From graveyard shifts as a paramedic to his brother-in-law’s overdose, from an elated engagement to the deadly Ghost Ship warehouse fire, Jordan Morrison of All Your Sisters has witnessed the full spiral of humanity. Channeling moments of bleak disillusionment, heart-shattering disappointment, and fleeting hope in the face of a spiraling dystopia, Morrison created Trust Ruins.

Trust Ruins, All Your Sisters’ third studio album, is a sometimes frenetic, sometimes shattered amalgam of humanity at its most dire, its most pummeled, its most desiring of hope where little blooms.

Brooding, atmospheric synths thicken as “A Demon Left The Door Open” introduces the album.
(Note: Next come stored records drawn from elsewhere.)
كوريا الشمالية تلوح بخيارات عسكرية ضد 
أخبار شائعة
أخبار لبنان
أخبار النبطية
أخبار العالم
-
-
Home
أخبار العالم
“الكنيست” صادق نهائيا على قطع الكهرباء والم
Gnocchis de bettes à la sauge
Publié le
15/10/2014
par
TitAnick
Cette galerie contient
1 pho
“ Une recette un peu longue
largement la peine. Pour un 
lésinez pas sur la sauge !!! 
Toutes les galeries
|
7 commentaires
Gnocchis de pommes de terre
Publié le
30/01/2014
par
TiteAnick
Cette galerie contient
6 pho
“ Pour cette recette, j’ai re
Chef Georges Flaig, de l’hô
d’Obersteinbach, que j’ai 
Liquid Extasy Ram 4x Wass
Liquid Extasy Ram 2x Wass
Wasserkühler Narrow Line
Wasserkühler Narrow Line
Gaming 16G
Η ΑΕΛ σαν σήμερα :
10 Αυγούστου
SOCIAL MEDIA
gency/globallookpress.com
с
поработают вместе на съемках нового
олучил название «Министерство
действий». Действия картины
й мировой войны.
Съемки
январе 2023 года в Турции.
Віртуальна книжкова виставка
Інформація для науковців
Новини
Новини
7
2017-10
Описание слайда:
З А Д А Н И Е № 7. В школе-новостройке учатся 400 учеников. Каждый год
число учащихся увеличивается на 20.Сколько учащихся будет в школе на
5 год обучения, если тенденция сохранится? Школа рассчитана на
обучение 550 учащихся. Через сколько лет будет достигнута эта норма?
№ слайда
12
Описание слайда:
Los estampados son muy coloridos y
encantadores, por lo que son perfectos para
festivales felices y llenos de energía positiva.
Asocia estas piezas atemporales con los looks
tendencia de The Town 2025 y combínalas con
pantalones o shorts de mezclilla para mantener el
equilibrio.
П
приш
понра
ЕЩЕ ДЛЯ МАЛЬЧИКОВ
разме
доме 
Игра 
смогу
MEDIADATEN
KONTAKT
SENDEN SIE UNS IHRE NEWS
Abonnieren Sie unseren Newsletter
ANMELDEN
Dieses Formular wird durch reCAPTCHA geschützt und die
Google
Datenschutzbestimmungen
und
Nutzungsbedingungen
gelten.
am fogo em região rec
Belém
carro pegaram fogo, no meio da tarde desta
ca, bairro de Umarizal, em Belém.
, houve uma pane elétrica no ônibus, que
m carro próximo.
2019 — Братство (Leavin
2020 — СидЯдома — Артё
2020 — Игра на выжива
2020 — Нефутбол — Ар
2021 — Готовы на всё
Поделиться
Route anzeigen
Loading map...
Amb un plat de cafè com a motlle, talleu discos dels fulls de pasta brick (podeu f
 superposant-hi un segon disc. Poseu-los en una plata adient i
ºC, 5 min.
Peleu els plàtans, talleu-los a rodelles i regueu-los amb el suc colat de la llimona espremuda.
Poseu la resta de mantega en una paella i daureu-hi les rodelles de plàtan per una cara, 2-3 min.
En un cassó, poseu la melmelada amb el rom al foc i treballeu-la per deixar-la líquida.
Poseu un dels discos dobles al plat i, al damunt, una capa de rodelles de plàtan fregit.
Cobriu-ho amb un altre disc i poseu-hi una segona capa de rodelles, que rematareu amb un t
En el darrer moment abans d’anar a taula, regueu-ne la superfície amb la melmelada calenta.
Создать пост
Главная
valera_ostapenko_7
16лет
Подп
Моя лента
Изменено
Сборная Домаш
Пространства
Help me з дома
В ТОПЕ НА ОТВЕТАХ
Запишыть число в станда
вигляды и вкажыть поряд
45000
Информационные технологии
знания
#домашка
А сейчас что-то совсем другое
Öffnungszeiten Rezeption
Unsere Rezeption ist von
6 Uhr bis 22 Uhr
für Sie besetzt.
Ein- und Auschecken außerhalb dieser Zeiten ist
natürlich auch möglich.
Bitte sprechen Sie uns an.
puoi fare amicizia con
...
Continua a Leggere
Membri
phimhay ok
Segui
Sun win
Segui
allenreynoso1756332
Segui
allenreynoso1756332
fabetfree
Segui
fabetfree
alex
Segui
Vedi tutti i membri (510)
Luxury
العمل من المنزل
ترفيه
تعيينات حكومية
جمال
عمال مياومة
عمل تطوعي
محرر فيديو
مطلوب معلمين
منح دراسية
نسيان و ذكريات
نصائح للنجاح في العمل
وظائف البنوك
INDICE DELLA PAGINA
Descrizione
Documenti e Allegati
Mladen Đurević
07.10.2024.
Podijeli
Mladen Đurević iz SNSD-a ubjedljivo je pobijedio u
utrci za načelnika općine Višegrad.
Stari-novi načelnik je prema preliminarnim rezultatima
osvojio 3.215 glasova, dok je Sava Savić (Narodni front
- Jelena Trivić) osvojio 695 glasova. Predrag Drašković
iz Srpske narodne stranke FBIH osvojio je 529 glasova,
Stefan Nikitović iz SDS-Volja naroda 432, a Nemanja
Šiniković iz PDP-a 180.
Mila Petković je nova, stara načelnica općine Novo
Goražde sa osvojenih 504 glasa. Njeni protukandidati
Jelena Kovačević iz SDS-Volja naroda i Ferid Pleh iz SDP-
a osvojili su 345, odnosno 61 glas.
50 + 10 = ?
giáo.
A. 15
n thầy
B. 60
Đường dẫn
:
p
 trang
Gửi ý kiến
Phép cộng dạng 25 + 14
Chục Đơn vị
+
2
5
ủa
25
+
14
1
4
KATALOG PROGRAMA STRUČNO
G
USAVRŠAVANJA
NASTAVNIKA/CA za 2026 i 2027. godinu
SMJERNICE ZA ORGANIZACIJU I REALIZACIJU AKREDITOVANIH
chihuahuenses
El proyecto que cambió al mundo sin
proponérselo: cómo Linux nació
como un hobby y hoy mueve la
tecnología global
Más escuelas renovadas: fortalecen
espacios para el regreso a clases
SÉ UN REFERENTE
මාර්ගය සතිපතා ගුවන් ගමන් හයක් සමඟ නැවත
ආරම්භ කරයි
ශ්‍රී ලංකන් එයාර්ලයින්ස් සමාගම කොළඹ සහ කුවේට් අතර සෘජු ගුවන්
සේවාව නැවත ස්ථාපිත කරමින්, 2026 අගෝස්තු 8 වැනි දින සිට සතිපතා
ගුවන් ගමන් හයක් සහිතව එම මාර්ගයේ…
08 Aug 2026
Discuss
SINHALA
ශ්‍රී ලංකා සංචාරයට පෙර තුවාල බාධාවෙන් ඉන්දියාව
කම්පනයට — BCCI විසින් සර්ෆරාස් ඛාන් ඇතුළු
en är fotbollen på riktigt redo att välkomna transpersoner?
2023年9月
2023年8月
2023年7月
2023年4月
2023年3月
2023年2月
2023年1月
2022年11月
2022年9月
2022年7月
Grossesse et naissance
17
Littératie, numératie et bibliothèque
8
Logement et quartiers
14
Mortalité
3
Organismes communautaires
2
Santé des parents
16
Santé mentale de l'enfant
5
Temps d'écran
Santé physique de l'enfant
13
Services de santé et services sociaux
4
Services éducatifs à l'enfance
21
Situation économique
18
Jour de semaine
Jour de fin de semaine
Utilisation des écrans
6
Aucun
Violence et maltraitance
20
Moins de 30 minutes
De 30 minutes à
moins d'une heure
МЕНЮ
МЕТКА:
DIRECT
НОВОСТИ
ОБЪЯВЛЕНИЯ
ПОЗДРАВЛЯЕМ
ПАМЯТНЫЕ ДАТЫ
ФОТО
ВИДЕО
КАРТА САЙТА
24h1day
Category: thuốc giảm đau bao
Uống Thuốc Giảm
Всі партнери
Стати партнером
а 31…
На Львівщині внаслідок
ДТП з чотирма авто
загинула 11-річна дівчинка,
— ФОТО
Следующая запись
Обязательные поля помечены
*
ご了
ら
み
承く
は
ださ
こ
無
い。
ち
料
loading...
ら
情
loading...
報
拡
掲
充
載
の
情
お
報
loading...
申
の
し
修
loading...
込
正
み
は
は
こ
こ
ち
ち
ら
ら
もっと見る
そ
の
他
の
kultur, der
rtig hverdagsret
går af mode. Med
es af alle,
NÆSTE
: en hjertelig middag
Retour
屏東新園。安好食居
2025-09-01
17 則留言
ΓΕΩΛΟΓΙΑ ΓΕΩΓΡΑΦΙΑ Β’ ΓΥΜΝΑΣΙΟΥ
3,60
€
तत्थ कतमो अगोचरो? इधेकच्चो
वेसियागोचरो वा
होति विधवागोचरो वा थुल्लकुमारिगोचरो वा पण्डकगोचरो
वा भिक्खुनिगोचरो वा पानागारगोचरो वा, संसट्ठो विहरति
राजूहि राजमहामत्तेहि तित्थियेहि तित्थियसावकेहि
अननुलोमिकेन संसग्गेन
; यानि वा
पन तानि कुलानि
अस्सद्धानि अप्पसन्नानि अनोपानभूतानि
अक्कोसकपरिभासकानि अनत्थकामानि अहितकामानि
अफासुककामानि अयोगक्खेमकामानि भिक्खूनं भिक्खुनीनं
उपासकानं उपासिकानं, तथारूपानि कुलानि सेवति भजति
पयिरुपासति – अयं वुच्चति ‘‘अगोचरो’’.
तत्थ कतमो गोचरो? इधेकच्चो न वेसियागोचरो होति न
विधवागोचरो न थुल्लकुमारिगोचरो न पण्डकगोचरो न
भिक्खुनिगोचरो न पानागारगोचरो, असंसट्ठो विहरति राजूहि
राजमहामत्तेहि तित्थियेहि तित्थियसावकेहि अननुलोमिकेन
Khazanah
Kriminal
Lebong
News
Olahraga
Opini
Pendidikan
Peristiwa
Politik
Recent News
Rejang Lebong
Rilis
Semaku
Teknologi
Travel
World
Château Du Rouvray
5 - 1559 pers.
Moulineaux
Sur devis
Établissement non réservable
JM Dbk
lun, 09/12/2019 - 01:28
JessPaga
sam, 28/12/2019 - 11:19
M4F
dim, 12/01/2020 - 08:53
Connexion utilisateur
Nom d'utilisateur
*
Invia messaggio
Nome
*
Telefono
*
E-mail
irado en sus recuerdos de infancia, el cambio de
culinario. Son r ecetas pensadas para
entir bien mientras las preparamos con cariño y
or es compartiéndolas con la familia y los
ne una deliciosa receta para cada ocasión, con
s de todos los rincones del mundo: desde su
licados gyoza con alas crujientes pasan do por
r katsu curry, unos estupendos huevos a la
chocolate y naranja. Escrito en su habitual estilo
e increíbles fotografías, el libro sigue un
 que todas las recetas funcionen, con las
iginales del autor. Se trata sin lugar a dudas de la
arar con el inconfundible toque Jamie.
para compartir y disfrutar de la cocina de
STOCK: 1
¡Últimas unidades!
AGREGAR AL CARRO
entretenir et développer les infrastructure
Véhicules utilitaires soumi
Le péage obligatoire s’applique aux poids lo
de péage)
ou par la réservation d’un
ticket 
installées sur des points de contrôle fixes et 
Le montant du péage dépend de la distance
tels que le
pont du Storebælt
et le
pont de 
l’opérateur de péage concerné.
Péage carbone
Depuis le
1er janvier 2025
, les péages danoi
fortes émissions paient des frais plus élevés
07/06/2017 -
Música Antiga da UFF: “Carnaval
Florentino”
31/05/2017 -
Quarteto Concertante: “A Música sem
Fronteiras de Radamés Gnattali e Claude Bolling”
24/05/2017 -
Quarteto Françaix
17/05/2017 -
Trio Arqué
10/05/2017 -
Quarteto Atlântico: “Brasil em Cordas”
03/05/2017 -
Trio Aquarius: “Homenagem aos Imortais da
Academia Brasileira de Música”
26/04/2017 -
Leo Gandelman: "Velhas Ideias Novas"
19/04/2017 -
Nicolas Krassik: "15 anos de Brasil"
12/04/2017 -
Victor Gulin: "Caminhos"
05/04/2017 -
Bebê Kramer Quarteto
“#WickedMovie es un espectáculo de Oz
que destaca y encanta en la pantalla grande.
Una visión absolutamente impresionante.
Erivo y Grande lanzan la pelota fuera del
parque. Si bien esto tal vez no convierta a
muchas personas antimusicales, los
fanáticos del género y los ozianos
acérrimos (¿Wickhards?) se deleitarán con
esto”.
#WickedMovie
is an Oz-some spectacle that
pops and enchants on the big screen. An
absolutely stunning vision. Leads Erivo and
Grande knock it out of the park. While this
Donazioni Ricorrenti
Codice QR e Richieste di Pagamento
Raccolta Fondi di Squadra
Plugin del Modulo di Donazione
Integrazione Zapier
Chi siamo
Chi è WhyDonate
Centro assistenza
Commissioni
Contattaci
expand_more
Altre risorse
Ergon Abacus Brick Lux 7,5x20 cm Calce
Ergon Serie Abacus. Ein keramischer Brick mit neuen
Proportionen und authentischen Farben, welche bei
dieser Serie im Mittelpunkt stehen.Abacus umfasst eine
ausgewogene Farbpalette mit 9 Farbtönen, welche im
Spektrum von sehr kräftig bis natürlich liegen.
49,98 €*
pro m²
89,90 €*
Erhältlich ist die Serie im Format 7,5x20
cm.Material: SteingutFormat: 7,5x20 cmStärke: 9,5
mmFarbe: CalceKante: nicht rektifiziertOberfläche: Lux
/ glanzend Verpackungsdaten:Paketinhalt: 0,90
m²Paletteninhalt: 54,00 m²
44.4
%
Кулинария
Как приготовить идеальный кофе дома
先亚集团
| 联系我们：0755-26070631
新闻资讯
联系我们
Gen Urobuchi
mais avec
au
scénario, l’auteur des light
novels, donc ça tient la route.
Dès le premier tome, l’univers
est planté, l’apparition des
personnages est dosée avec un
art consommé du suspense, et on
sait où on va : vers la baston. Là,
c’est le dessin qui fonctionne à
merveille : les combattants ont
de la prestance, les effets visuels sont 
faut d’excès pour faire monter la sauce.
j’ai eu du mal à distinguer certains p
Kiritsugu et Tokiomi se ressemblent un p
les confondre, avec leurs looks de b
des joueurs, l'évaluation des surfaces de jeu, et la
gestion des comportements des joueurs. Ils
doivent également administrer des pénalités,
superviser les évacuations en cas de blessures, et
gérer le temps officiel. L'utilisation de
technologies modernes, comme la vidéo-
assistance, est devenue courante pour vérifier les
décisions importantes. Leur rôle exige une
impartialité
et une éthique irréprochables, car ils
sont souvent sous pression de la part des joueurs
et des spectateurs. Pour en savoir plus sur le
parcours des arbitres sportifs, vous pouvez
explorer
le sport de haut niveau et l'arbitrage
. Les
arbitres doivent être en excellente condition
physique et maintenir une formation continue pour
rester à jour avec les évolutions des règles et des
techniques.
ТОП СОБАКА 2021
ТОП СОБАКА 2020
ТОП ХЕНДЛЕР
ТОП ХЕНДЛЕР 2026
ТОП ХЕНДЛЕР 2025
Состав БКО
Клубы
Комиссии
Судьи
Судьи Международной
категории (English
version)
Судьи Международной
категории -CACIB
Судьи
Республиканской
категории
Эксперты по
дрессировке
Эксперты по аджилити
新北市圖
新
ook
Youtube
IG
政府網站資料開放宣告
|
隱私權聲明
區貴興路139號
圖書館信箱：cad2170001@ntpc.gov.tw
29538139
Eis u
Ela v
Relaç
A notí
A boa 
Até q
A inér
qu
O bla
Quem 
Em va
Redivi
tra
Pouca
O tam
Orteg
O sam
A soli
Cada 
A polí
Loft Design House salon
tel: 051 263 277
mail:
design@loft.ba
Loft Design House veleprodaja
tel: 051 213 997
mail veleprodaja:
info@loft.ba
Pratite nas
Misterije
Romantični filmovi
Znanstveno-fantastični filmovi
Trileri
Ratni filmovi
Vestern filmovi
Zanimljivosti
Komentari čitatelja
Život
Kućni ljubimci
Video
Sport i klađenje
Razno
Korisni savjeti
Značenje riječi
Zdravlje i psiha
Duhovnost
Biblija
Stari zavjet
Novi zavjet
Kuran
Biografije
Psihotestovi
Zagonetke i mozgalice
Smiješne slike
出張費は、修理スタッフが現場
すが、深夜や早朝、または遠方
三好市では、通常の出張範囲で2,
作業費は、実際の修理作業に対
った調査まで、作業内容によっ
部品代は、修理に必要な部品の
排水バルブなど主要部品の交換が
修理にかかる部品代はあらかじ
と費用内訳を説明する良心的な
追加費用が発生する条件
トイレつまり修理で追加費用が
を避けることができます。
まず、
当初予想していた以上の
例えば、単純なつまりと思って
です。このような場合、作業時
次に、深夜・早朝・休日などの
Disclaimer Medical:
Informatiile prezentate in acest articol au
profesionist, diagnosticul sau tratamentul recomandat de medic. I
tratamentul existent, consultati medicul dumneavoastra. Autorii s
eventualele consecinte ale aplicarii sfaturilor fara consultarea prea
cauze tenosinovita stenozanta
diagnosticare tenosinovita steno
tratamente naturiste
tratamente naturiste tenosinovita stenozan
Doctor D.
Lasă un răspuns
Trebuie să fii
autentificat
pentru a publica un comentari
The theatric vocal delivery escalating throughout the song hints at the influence of late-career Scott Walker. The song layers and builds subtly until it finally fades into silence, leaving a resonating feeling that a tipping point of some kind has been reached.

“Power Abuse” cuts like a fresh saw blade with aggressively compressed electronic drums and a gritty, shouted chant. This coarse soundscape continues with “Your Way” and “Dividing Lines,” only occasionally pulling back in dynamic to cock for a vicious grind. The foreboding tones in this facet of Trust Ruins might be kin to Street Sect’s The Kicking Mule, released late last year.

“Window” and “A Factory of Unpleasant Dreams” return to the nightmare fuel of industrial ambiance found on Scott Walker’s Bish Bosch. This sound, while a little esoteric, undoubtedly inspires visions of a neo-noir hellscape for those prone to exploring such alleyways.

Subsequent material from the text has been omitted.